Yıl içerisinde yapacakları algı operasyonlarının projeleri çoktan hazır. Başkanlık sisteminin bölünmeyi engelleyecek tek sistem olacağını, terörün ancak böyle sona ereceğini, anaların ağlamayacağını, ülkede kardeşlik duygularının yeniden yeşertileceğini anlatacaklar. Amerika ve Rusya'nın, Suriye ve Irak'ta bir Kürdistan kurulmasına vereceği desteğin ancak başkanlık sistemiyle engellenebileceği yalanını yaymaya çalışacaklar.
Yaratacakları algı operasyonuyla yoksulluğun bitirilmesinde, işsizliğin önlenmesinde, yargının bağımsızlaştırılmasında en önemli engelin demokratik parlamenter sistem olduğunu savunacaklar.
Şimdi bunun için ortam hazırlama çabasındalar. Yalaka medya hazırolda verilecek talimatları bekliyor. Televizyonlardaki programlarda rol alacak aktörler derslerini çalışıyor. Sıra 12 Eylül referandumunda görev alan aydın ve sanatçılarda. 'Yetmez ama evet' diyerek başkanlık sisteminin faziletlerini anlatacaklar.
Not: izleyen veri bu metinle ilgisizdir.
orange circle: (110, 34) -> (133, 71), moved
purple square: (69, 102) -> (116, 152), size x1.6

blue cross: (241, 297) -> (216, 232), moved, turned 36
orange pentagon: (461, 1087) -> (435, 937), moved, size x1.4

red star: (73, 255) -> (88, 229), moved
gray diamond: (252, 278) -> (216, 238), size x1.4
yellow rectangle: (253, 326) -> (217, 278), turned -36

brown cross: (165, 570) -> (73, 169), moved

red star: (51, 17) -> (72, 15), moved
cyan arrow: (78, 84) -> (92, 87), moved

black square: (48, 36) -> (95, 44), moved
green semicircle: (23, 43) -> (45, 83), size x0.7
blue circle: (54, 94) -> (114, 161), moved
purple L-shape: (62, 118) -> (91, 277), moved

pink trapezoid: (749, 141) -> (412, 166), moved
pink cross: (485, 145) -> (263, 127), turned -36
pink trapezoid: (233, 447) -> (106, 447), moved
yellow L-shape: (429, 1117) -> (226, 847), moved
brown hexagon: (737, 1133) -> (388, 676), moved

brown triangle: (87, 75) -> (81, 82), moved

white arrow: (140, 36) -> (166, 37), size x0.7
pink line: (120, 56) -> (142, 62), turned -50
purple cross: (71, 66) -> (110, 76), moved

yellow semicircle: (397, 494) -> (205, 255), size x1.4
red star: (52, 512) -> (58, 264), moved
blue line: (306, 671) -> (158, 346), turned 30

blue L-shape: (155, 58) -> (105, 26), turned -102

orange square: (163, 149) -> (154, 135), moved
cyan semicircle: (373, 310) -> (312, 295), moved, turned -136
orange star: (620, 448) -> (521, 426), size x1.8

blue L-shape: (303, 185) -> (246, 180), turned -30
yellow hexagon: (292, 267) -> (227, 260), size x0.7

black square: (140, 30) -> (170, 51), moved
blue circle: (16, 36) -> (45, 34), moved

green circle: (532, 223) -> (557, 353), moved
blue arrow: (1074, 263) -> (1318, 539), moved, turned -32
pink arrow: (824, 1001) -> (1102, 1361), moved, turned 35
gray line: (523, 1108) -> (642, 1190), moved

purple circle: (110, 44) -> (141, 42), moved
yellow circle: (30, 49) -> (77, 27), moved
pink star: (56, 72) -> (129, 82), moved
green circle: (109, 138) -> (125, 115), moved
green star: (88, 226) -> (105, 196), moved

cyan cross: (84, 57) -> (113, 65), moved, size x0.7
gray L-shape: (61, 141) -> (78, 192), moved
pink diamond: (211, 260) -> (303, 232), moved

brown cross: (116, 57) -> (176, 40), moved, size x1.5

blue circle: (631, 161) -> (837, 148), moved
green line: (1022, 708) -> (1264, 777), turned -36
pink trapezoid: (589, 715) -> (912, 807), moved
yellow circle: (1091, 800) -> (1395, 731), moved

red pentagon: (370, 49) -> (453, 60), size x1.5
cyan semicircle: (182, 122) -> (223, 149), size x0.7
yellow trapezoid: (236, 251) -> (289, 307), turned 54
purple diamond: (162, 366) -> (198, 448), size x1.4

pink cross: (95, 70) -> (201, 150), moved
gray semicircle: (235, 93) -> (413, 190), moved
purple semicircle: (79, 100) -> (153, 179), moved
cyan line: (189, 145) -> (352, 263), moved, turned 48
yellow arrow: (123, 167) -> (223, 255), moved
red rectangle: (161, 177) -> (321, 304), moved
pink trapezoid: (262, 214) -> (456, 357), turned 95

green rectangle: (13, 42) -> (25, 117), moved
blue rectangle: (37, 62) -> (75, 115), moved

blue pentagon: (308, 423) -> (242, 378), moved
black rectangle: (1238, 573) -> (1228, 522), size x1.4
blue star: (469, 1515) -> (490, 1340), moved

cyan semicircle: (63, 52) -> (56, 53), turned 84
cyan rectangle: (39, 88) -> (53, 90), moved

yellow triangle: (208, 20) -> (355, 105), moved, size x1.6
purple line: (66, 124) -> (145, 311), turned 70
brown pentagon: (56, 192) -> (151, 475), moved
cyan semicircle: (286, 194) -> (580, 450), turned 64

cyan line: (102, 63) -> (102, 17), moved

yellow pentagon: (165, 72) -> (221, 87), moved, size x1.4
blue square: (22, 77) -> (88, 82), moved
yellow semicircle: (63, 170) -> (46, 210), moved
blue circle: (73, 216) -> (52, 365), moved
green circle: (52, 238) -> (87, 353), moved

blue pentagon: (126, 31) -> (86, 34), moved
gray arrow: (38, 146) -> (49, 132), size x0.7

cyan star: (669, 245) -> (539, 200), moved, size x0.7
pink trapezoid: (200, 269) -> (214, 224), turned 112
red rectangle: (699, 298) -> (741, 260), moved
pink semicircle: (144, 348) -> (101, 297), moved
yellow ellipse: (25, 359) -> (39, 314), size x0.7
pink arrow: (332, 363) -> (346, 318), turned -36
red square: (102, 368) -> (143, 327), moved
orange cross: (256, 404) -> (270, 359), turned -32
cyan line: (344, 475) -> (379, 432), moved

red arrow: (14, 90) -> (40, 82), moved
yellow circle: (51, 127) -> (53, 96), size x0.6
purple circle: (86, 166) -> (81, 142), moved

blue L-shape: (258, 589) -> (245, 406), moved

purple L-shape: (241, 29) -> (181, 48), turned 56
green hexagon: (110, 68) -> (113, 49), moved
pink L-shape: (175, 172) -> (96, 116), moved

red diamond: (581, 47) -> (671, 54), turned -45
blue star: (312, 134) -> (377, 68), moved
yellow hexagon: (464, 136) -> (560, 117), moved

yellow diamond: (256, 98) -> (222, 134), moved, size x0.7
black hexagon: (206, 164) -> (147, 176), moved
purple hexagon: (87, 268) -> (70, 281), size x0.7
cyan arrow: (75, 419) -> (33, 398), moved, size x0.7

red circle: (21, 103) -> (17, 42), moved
Gerçi o referandumun destekçilerinden Adalet Ağaoğlu, “12 Eylül referandumundan ne kadar umutlandık. Oradaki umut kırıklığı beni çok etkiledi. Bu belki de benim son enayiliğimdi” dedi ama olsun, şimdi yeni aydın ve sanatçılar nasıl olsa bulunur.
Olası bir referandumda yoksul halkı da unutmamak gerekiyor. İşsizliğin önlenmesi ve enflasyonun düşürülmesi vaatleri, eğer kömür ve makarnayla takviye edilebilirse operasyon büyük ölçüde tamamlanmış olur.
Yalnız bir sorun var. Başkanlık modelinin hangi ülkeden ithal edileceği konusunda çatlak sesler çıkıyor. Fransa'dan mı? Brezilya'dan mı? Hitler Almanya'sından mı? Yoksa ABD'den mi?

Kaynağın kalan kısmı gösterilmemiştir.